Marginal performance improvement with Titan V (volta) + CUDA 9 + CUDNN 7

Raised the issue here: https://github.com/apache/incubator-mxnet/issues/9087

We’ve received a couple NVIDIA Titan V (Volta) cards and experimenting with half precision and without half precision we’re seeing marginal performance improvement with half-precision (dtype = float16) set, also tried with Titan X (Pascal), although we didn’t expect half precision to work on Pascal architecture.

This was tested with release 1.0.0

Running on a machine with CUDA 9.0 + CUDNN 7.0.5

To reproduce, one epoch on resnet for CIFAR10 script:

time python2 train_cifar10.py --dtype float16 --network resnet --num-epochs 1 --num-layers 110 --batch-size 512 --gpus 0

for Titan V (Volta) we’re getting:

~2700 samples/sec with half precision on, and ~2900 samples/sec when off. Which I believe should be the opposite if anything.

Also we’re not getting a massive speed improvement between the Titan X (Pascal) and Titan V (Volta).

for Titan X (Pascal) we’re getting:

~2600 samples/sec with half precision on, and ~2228 samples/sec when off.

The performance improvement on the Titan X (Pascal) is much better.

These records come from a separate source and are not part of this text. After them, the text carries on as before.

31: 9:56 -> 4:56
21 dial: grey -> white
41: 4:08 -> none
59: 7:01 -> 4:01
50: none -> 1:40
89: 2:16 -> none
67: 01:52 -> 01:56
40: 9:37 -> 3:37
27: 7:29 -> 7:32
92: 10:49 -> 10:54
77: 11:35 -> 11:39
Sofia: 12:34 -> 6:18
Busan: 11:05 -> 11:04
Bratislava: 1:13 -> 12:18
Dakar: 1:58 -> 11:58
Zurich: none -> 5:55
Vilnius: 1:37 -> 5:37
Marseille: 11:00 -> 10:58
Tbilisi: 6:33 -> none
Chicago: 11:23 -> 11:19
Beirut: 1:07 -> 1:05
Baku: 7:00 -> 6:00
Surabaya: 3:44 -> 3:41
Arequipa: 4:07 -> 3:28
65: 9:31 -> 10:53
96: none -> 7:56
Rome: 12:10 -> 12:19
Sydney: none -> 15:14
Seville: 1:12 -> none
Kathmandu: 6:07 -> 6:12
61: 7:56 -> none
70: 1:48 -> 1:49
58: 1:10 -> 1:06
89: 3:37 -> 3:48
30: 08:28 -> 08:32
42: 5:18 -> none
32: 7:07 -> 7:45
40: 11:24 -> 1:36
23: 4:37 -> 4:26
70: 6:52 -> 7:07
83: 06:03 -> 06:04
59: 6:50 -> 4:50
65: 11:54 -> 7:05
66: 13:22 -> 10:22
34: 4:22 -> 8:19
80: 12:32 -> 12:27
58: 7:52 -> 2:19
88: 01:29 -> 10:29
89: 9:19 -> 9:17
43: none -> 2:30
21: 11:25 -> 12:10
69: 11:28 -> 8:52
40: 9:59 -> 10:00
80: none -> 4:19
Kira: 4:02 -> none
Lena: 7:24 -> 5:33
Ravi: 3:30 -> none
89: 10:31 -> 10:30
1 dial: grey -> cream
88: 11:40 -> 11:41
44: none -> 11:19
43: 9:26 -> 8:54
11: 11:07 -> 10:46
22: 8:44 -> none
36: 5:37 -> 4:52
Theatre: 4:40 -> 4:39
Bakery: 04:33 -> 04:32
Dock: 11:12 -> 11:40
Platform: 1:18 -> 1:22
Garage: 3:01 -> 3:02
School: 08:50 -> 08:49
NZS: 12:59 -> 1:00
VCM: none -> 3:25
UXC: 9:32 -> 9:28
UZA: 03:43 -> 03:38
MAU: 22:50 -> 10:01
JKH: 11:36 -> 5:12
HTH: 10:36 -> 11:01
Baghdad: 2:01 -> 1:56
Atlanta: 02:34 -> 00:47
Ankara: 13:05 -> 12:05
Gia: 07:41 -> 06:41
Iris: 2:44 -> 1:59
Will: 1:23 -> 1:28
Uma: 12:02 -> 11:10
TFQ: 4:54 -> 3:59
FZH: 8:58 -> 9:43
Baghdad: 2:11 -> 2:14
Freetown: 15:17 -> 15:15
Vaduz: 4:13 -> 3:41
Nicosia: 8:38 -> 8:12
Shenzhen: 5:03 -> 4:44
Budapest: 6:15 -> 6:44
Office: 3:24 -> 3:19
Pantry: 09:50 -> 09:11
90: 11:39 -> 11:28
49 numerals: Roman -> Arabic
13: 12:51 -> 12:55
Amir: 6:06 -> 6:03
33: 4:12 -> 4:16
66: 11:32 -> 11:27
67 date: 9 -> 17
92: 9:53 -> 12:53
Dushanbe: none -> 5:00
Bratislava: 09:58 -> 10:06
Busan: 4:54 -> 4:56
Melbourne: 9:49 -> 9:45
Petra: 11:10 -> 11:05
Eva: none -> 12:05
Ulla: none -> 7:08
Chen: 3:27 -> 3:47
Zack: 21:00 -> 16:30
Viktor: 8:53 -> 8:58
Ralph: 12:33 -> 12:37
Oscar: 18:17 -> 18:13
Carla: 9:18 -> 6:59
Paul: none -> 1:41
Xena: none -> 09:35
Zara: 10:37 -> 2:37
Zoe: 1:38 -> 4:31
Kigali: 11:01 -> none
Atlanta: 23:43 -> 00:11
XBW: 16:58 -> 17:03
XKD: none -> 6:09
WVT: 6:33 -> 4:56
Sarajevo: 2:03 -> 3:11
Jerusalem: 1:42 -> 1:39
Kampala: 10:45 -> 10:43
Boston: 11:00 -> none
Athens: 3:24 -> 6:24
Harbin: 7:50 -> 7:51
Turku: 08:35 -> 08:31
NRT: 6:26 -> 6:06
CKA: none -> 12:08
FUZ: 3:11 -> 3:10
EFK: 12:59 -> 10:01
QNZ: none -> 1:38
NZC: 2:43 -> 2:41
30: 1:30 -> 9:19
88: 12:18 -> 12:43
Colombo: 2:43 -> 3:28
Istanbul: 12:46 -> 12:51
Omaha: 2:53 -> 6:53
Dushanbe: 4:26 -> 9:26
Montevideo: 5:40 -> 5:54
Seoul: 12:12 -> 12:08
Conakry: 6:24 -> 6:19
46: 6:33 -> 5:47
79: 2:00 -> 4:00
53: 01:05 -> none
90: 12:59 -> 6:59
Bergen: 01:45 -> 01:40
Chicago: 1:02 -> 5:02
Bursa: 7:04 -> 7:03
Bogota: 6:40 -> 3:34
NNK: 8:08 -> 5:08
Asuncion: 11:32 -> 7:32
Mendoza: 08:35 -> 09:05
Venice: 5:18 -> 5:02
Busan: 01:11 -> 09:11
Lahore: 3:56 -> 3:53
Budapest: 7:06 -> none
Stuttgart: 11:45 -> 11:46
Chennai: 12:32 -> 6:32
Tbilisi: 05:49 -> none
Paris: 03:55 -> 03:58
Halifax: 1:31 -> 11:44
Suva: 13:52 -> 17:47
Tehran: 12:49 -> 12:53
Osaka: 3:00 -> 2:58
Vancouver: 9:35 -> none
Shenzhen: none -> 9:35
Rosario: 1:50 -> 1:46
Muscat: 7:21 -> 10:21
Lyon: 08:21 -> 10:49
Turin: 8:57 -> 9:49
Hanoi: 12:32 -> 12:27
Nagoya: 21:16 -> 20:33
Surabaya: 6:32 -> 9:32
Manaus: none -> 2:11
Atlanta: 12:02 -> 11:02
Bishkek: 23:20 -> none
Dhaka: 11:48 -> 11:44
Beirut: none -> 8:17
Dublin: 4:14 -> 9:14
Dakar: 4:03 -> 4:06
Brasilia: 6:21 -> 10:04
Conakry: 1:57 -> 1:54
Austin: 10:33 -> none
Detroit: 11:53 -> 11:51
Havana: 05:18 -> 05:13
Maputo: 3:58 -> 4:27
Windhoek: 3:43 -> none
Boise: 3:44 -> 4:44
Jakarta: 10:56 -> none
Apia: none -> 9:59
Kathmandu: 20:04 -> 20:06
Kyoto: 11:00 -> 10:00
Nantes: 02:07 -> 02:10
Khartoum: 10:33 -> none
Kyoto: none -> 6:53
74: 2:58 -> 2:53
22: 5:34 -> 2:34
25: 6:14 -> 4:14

I got similar result, and found an explanation on the topic:

Here is the explanation:

To enable it, you need to set the datatype parameter to CUDNN_DATA_HALF when calling
cudnnSetConvolutionNdDescriptor or cudnnSetConvolution2dDescriptor_v5
Of course, the input tensor and output tensor need also to be of datatype CUDNN_DATA_HALF
If you call cudnnSetConvolutionNdDescriptor with datatype CUDNN_DATA_FLOAT but the tensor are of
type CUDNN_DATA_HALF, then the input are converted from fp16 → fp32 and the math are done in FP32 > and the output is converted back to FP16

Additionally, I think the problem exist at the following lines of code in
mxnet/src/operator/convolution.cu, line 63:

// On fp16-I/O instances, use fp32 compute (i.e. pseudo-fp16).              
int compute_type = (dtype == mshadow::kFloat16) ? mshadow::kFloat32 : dtype;

If compute_type is changed to dtype directly, I think the performance problem in FP16 can be resolved.

Thanks liangfu.

Are you suggesting to just do a straight assignment to dtype to compute_type without the check? Sounds logical. Good catch. I can give it a try and will report back.

Elie